→ **What is needed**:
What lines of the material below hold the string "mačke"? Copy them out.

→ **Extracted information**:
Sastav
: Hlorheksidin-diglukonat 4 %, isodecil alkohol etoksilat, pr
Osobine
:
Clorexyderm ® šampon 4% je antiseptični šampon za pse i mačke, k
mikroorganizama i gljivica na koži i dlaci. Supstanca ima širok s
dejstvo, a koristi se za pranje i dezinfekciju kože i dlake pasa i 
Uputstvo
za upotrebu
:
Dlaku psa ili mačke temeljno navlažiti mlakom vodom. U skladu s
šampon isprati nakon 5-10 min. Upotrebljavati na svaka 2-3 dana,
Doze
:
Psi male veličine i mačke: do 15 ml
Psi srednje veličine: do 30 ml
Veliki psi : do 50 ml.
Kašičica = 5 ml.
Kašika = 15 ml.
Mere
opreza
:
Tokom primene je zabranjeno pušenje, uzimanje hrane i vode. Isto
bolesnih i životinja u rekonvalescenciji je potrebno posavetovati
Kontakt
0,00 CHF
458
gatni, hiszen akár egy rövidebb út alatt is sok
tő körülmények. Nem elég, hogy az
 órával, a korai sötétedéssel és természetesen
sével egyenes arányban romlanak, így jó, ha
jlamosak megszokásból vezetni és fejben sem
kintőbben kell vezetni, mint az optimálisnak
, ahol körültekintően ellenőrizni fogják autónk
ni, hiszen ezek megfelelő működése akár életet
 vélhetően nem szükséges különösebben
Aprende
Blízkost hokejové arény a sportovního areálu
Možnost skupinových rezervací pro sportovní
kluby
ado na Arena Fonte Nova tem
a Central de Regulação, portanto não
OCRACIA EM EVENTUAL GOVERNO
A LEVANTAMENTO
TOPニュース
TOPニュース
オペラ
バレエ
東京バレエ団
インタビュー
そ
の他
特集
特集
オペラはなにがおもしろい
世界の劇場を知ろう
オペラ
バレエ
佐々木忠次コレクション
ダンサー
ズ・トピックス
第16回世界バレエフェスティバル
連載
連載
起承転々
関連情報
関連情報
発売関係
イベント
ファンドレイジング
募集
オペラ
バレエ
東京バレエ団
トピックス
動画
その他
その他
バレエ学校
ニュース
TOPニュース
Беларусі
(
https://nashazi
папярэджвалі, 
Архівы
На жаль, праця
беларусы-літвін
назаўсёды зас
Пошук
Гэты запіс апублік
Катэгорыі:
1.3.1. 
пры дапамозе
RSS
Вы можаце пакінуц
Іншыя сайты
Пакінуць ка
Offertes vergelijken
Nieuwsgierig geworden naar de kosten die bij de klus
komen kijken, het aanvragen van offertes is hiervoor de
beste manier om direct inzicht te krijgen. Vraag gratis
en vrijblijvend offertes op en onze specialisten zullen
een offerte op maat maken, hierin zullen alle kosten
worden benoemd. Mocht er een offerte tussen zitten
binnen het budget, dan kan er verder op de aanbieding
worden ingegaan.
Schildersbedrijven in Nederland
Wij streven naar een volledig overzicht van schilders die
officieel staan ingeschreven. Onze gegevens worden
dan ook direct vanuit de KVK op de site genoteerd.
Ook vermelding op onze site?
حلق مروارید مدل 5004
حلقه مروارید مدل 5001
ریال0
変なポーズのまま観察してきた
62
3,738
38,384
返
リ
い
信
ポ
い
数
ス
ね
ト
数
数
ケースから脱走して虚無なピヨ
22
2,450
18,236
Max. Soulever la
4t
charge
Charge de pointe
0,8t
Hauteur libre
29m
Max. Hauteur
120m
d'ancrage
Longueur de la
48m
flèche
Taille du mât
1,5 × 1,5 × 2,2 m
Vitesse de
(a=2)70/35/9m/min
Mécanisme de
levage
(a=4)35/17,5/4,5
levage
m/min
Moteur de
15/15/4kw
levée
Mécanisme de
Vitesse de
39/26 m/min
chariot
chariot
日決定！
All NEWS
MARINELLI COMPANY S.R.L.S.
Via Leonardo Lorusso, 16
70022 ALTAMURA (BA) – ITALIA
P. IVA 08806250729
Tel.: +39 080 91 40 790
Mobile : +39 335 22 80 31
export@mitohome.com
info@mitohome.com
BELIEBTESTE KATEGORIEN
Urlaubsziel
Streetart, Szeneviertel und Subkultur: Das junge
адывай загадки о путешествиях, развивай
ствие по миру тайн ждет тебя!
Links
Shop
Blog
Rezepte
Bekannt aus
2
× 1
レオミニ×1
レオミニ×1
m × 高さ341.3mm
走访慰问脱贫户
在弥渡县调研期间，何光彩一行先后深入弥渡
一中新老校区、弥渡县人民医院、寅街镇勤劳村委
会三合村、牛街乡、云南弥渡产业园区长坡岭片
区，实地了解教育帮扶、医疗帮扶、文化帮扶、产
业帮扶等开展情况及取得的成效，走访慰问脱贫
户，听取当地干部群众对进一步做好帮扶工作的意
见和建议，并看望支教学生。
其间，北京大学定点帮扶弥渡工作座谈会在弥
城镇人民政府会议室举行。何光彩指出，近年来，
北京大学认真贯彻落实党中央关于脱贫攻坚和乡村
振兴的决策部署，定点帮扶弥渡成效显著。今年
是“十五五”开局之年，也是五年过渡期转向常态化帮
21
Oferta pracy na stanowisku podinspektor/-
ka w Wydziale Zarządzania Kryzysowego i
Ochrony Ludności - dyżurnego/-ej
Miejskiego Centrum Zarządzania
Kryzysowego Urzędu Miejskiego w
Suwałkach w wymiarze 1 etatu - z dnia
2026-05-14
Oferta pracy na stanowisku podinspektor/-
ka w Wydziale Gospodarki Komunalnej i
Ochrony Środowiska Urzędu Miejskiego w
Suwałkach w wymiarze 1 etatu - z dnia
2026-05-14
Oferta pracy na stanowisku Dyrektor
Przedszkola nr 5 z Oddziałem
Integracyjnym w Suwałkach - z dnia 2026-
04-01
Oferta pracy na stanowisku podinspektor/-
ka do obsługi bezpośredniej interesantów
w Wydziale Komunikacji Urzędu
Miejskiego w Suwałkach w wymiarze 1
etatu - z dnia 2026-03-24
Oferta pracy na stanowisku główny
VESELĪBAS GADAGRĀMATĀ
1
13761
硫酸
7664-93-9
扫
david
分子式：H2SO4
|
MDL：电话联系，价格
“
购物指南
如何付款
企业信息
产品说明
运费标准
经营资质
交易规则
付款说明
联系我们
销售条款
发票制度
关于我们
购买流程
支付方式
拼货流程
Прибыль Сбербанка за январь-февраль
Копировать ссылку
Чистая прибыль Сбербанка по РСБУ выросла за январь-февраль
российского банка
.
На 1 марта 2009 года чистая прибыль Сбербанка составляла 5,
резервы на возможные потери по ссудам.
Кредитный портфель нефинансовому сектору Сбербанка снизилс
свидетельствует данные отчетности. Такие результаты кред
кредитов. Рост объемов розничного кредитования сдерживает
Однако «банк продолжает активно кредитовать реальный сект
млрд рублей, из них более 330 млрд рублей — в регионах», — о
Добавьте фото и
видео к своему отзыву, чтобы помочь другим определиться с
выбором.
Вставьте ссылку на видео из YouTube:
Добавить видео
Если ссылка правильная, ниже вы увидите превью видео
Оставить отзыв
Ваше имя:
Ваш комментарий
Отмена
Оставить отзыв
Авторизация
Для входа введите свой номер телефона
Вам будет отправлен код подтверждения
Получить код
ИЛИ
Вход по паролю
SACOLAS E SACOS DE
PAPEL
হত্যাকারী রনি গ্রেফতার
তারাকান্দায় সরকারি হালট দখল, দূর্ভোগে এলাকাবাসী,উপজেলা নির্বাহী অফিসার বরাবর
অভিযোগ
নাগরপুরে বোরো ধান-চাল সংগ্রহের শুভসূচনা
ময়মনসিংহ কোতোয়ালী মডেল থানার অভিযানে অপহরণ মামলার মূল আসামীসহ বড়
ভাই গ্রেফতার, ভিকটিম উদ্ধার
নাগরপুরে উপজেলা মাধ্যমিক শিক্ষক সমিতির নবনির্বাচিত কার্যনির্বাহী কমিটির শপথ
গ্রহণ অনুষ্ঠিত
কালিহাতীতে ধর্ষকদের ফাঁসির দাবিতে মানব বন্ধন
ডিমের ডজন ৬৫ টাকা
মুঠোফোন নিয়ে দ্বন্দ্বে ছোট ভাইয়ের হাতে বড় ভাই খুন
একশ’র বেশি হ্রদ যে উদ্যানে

→ **Answer space**:
Clorexyderm ® šampon 4% je antiseptični šampon za pse i mačke, k
Dlaku psa ili mačke temeljno navlažiti mlakom vodom. U skladu s
Psi male veličine i mačke: do 15 ml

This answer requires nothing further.